The dream is alive, are three sporting defeats in 24 hours (well more likely 25 and a half hours) possible?

Andy Murray's (adopted as "'inglish yeh") defeat, England cricketers continuing their hot form in the one day game and the grown men playing in junior school PE kits failing to overcome their demons against the Croats. We've got the first casualty so far, the huge media pressure (and a combative, powerful and instinctively more offensive opponent) scuppering Mr Murray's chances of claiming what could (but surely won't) turn out to be an illusive grand slam. If he can change his game from running after the ball for longer than his opponent can/is willing to before getting bored, then maybe he can become the success that he himself demands. The best players today are certainly nowhere near as passive. The more often you chance your arm, the better you get.

Of the three, the safest bet goes on the cricketers, while England's bowling has been impressive, the balance of their team has not. Picking a side which has six (and a half if Ravi Bopara is included) serviceable bowlers it is of very little surprise that the most brittle batting order in world cricket looks that little bit worse. A tail starting at six, a top order terrorized by the fresh and sparkling Brett Lee and a series which is two or four games too long has become the blueprint for white ball disaster. Real car crash tv.

The only real spanner in the works here is the round ball chaps, with a squad boasting such illustrious names as Lescott, Lennon and Barry. The combined talent of these three foul cretin alone surely leaves the Argentinians, Italians and even Brazilians quaking in their boots. England sit in a comfortable position in what is, on paper close to the weakest group for qualification. What this is brining though are some delusions of grandeur, dreams of world cup drumming and football coming home.

Take for instance Gareth Barry, a £12,000,000 signing. Does he look it? Of course, he's become England's sideways passing, clumsy tackling and brain-dead holding midfield supremo over the past year. Caught in possession time and again, lacking the pace of even the sluggish John Terry, our friend Barry has become the pin up boy for the new top tier standard of international football. Great in the Premier League where week after week he comes up against such greats as Sean Davis and Teemu Tainio, who really can't come close to providing the competition for space and time of the players of Spain, Holland and to a lesser extent Croatia.

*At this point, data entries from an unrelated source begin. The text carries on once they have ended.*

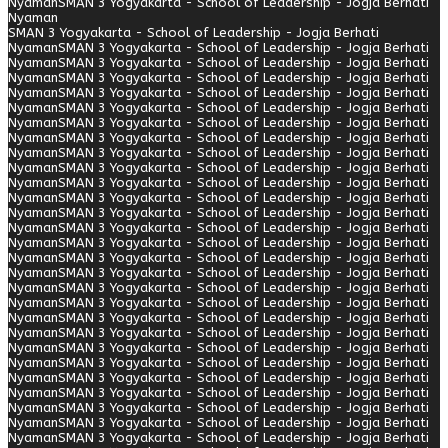
Nyaman
SMAN 3 Yogyakarta - School of Leadership - Jogja Berhati
Nyaman
SMAN 3 Yogyakarta - School of Leadership - Jogja Berhati
Nyaman
SMAN 3 Yogyakarta - School of Leadership - Jogja Berhati
Nyaman
SMAN 3 Yogyakarta - School of Leadership - Jogja Berhati
Nyaman
SMAN 3 Yogyakarta - School of Leadership - Jogja Berhati
Nyaman
SMAN 3 Yogyakarta - School of Leadership - Jogja Berhati
Nyaman
SMAN 3 Yogyakarta - School of Leadership - Jogja Berhati
Nyaman
SMAN 3 Yogyakarta - School of Leadership - Jogja Berhati
Nyaman
SMAN 3 Yogyakarta - School of Leadership - Jogja Berhati
Nyaman
SMAN 3 Yogyakarta - School of Leadership - Jogja Berhati
Nyaman
SMAN 3 Yogyakarta - School of Leadership - Jogja Berhati
Nyaman
SMAN 3 Yogyakarta - School of Leadership - Jogja Berhati
Nyaman
SMAN 3 Yogyakarta - School of Leadership - Jogja Berhati
Nyaman
SMAN 3 Yogyakarta - School of Leadership - Jogja Berhati
Nyaman
SMAN 3 Yogyakarta - School of Leadership - Jogja Berhati
Nyaman
SMAN 3 Yogyakarta - School of Leadership - Jogja Berhati
Nyaman
SMAN 3 Yogyakarta - School of Leadership - Jogja Berhati
Nyaman
SMAN 3 Yogyakarta - School of Leadership - Jogja Berhati
Nyaman
SMAN 3 Yogyakarta - School of Leadership - Jogja Berhati
Nyaman
SMAN 3 Yogyakarta - School of Leadership - Jogja Berhati
Nyaman
SMAN 3 Yogyakarta - School of Leadership - Jogja Berhati
Nyaman
SMAN 3 Yogyakarta - School of Leadership - Jogja Berhati
Nyaman
SMAN 3 Yogyakarta - School of Leadership - Jogja Berhati
Nyaman
SMAN 3 Yogyakarta - School of Leadership - Jogja Berhati
Nyaman
SMAN 3 Yogyakarta - School of Leadership - Jogja Berhati
Nyaman
SMAN 3 Yogyakarta - School of Leadership - Jogja Berhati
Nyaman
SMAN 3 Yogyakarta - School of Leadership - Jogja Berhati
Nyaman
SMAN 3 Yogyakarta - School of Leadership - Jogja Berhati
Nyaman
SMAN 3 Yogyakarta - School of Leadership - Jogja Berhati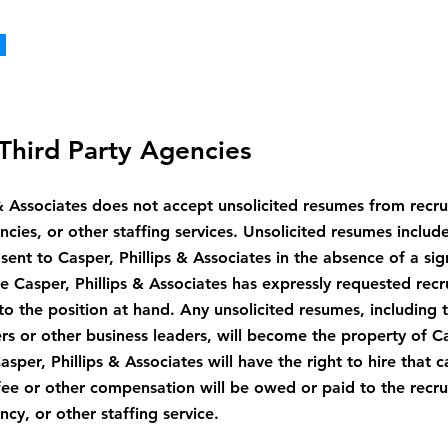
Third Party Agencies
 & Associates does not accept unsolicited resumes from recrui
ies, or other staffing services. Unsolicited resumes includ
sent to Casper, Phillips & Associates in the absence of a si
Casper, Phillips & Associates has expressly requested recr
 to the position at hand. Any unsolicited resumes, including
rs or other business leaders, will become the property of Ca
sper, Phillips & Associates will have the right to hire that 
fee or other compensation will be owed or paid to the recrui
y, or other staffing service.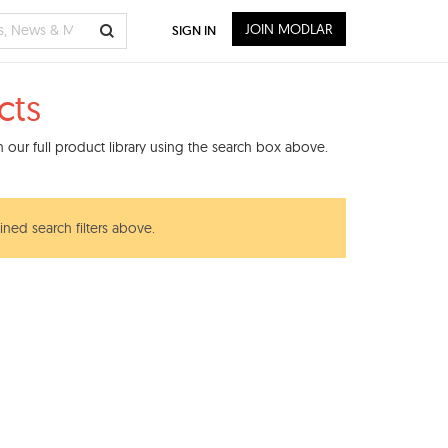
JOIN MODLAR
SIGN IN
cts
 our full product library using the search box above.
ined search filters above.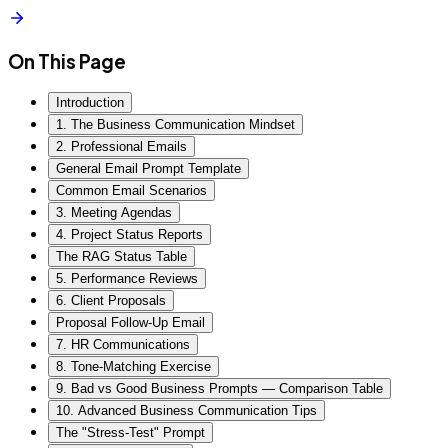
On This Page
Introduction
1. The Business Communication Mindset
2. Professional Emails
General Email Prompt Template
Common Email Scenarios
3. Meeting Agendas
4. Project Status Reports
The RAG Status Table
5. Performance Reviews
6. Client Proposals
Proposal Follow-Up Email
7. HR Communications
8. Tone-Matching Exercise
9. Bad vs Good Business Prompts — Comparison Table
10. Advanced Business Communication Tips
The "Stress-Test" Prompt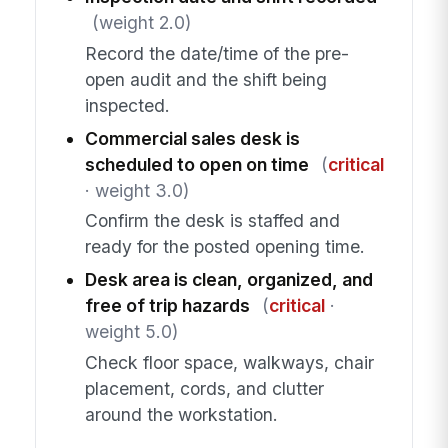
(weight 2.0)
Record the date/time of the pre-
open audit and the shift being
inspected.
Commercial sales desk is
scheduled to open on time
(
critical
· weight 3.0)
Confirm the desk is staffed and
ready for the posted opening time.
Desk area is clean, organized, and
free of trip hazards
(
critical
·
weight 5.0)
Check floor space, walkways, chair
placement, cords, and clutter
around the workstation.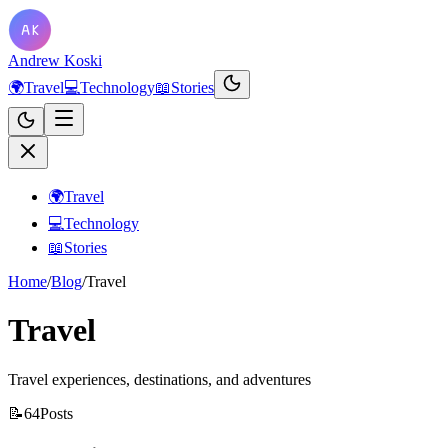
Andrew Koski
🌍
Travel
💻
Technology
📖
Stories
🌍
Travel
💻
Technology
📖
Stories
Home
/
Blog
/
Travel
Travel
Travel experiences, destinations, and adventures
📝
64
Posts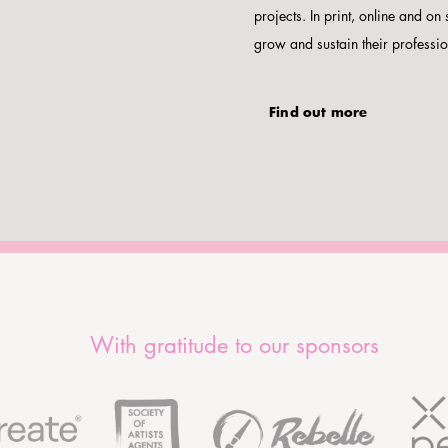
projects. In print, online and on 
grow and sustain their professio
Find out more
With gratitude to our sponsors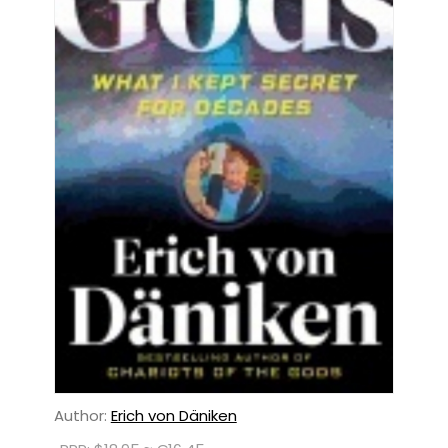
Author:
Erich von Däniken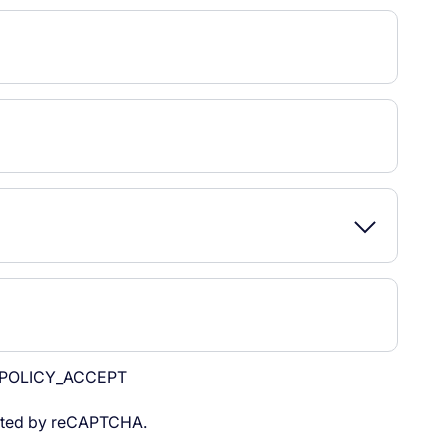
POLICY_ACCEPT
tected by reCAPTCHA.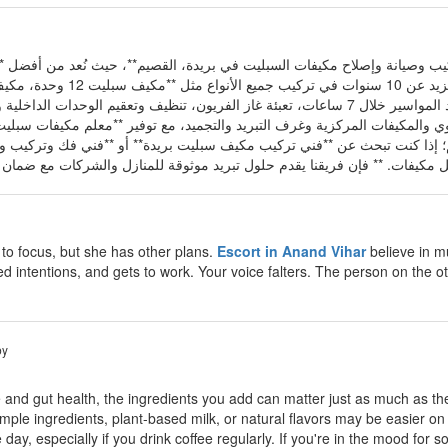
** خدمات احترافية متكاملة في **تركيب وصيانة وإصلاح مكيفات السبليت في
 تمديد المواسير خلال 7 ساعات، تعبئة غاز الفريون، تنظيف وتعقيم الوحدات الداخلية والخارجية، وصيانة الأعطال
في جميع أحياء بريدة والقصيم؛ إذا كنت تبحث عن **فني تركيب مكيف سبليت بري
g to focus, but she has other plans.
Escort in Anand Vihar
believe in mu
d intentions, and gets to work. Your voice falters. The person on the ot
by
 and gut health, the ingredients you add can matter just as much as th
mple ingredients, plant-based milk, or natural flavors may be easier on 
day, especially if you drink coffee regularly. If you're in the mood for 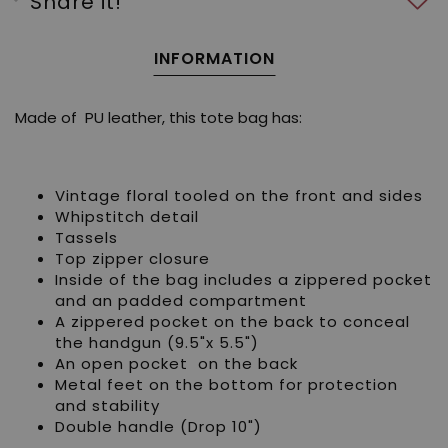
Share it!
INFORMATION
Made of PU leather, this tote bag has:
Vintage floral tooled on the front and sides
Whipstitch detail
Tassels
Top zipper closure
Inside of the bag includes a zippered pocket
and an padded compartment
A zippered pocket on the back to conceal
the handgun (9.5"x 5.5")
An open pocket on the back
Metal feet on the bottom for protection
and stability
Double handle (Drop 10")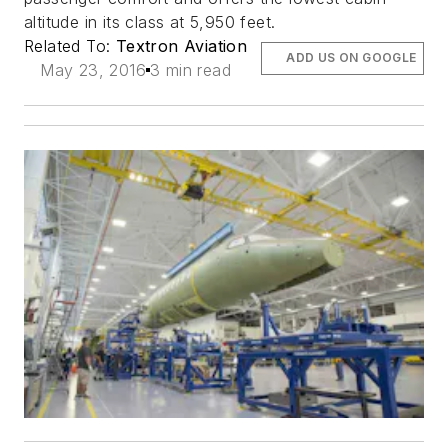
altitude in its class at 5,950 feet.
Related To:
Textron Aviation
ADD US ON GOOGLE
May 23, 2016
3 min read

But thats fine.

This is what Capello and crew are stuck with, yes, they have some good players, maybe even world class players but they are slotted into a ragtag squad of the almost's and never will be's . There is little left for the likes of Lennon to prove, we've seen time again his pace causes havoc up against the likes of George McCartney and similar equine beasts of burden but the lack of end product is both demoralizing and is becoming truly symbolic of English football.